*PROVIDED INFORMATION*:

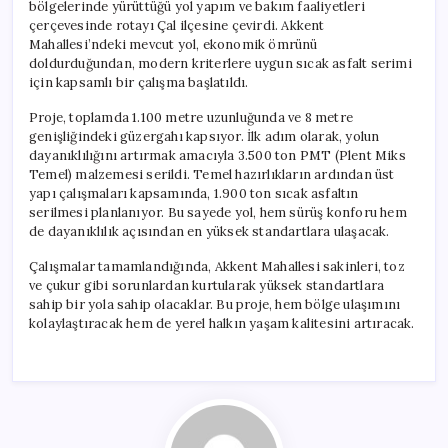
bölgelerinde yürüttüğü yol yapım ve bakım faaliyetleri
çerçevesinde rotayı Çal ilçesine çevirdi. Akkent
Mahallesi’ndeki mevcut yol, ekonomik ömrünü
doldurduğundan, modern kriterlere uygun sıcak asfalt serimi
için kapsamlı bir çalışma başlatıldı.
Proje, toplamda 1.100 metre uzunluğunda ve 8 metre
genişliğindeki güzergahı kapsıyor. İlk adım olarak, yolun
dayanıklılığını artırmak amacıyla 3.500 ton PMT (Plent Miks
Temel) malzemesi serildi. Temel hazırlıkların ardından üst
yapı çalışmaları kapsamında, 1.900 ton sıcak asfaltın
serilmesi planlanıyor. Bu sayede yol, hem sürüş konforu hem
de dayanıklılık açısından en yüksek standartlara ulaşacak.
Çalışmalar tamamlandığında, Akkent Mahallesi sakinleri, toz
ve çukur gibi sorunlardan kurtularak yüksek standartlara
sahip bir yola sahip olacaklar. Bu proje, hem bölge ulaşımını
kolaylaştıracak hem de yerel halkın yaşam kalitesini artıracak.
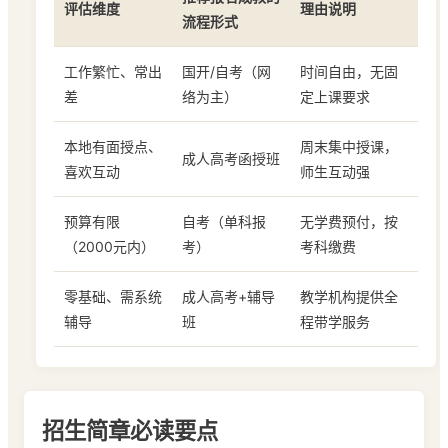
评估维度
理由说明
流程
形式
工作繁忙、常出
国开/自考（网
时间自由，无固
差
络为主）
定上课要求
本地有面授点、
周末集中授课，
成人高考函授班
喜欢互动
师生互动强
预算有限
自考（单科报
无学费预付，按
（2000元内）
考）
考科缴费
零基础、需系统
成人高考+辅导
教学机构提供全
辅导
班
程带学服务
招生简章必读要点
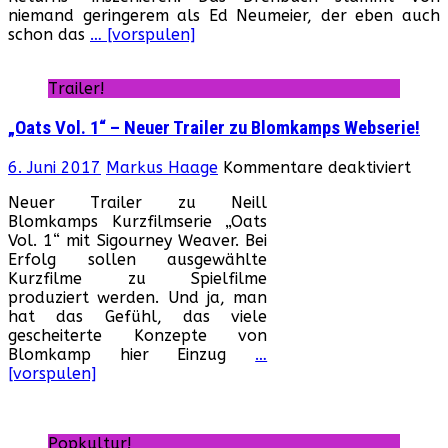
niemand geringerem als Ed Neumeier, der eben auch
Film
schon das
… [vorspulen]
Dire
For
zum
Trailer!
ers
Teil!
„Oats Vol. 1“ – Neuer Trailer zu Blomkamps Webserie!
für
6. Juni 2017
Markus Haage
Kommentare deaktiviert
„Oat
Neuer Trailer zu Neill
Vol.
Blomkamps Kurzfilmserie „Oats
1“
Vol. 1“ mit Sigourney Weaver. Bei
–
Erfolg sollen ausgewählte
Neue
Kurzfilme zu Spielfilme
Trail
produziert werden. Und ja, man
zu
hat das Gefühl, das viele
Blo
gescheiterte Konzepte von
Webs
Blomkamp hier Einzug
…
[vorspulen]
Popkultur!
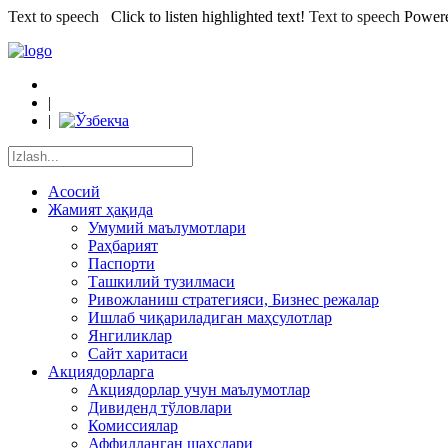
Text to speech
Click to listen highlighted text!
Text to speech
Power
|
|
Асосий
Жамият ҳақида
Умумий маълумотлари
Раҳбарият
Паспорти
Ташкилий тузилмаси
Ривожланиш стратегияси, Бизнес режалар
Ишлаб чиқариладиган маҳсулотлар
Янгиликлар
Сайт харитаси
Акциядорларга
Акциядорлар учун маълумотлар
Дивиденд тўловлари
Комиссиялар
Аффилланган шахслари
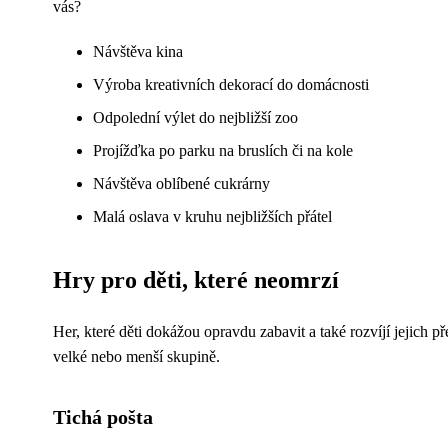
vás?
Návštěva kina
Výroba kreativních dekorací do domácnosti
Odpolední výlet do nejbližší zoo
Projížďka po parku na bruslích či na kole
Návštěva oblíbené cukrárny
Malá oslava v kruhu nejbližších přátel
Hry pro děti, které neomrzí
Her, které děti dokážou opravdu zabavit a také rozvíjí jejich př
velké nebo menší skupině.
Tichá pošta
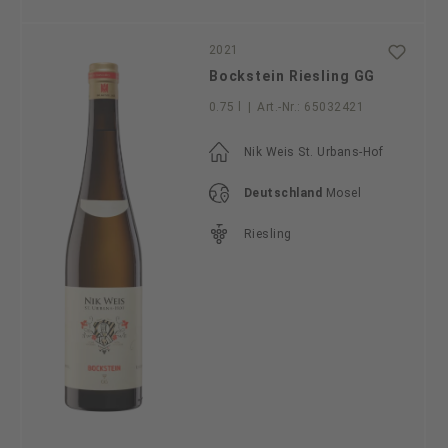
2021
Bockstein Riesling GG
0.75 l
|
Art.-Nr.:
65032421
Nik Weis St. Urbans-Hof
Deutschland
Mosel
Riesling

* * *

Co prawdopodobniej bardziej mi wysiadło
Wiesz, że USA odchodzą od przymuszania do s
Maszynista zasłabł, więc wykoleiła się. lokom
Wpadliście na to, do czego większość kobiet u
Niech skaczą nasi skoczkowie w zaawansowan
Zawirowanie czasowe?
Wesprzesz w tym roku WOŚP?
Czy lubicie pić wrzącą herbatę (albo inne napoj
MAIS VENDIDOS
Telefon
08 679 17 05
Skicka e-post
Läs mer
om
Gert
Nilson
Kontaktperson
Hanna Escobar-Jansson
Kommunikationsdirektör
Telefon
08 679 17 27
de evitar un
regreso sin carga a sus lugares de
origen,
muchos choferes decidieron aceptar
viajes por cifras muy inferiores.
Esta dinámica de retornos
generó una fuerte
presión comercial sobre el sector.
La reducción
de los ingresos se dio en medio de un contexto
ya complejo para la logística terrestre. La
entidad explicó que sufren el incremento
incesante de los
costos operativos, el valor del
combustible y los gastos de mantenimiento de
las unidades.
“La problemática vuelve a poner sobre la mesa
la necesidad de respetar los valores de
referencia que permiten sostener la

* * *

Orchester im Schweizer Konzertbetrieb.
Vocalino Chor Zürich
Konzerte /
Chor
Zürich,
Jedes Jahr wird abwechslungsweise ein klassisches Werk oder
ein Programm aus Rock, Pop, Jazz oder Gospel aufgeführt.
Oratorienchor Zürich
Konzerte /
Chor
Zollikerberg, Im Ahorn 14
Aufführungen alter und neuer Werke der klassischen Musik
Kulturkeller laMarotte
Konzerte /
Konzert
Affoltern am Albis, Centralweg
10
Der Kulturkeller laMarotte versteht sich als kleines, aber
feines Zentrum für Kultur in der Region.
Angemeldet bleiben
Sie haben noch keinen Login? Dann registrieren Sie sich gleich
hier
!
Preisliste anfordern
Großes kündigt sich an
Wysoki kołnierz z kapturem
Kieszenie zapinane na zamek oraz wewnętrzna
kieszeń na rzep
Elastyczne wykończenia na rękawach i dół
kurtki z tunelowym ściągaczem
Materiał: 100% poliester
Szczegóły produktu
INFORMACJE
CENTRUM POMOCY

*EXERCISE GOAL*: From the records above, reproduce exactly the lines from the one with "Wiesz, że USA odchodzą od przymuszania do s" to the one with "la necesidad de respetar los valores de", both included, and no others.

*SOLUTION*:
Wiesz, że USA odchodzą od przymuszania do s
Maszynista zasłabł, więc wykoleiła się. lokom
Wpadliście na to, do czego większość kobiet u
Niech skaczą nasi skoczkowie w zaawansowan
Zawirowanie czasowe?
Wesprzesz w tym roku WOŚP?
Czy lubicie pić wrzącą herbatę (albo inne napoj
MAIS VENDIDOS
Telefon
08 679 17 05
Skicka e-post
Läs mer
om
Gert
Nilson
Kontaktperson
Hanna Escobar-Jansson
Kommunikationsdirektör
Telefon
08 679 17 27
de evitar un
regreso sin carga a sus lugares de
origen,
muchos choferes decidieron aceptar
viajes por cifras muy inferiores.
Esta dinámica de retornos
generó una fuerte
presión comercial sobre el sector.
La reducción
de los ingresos se dio en medio de un contexto
ya complejo para la logística terrestre. La
entidad explicó que sufren el incremento
incesante de los
costos operativos, el valor del
combustible y los gastos de mantenimiento de
las unidades.
“La problemática vuelve a poner sobre la mesa
la necesidad de respetar los valores de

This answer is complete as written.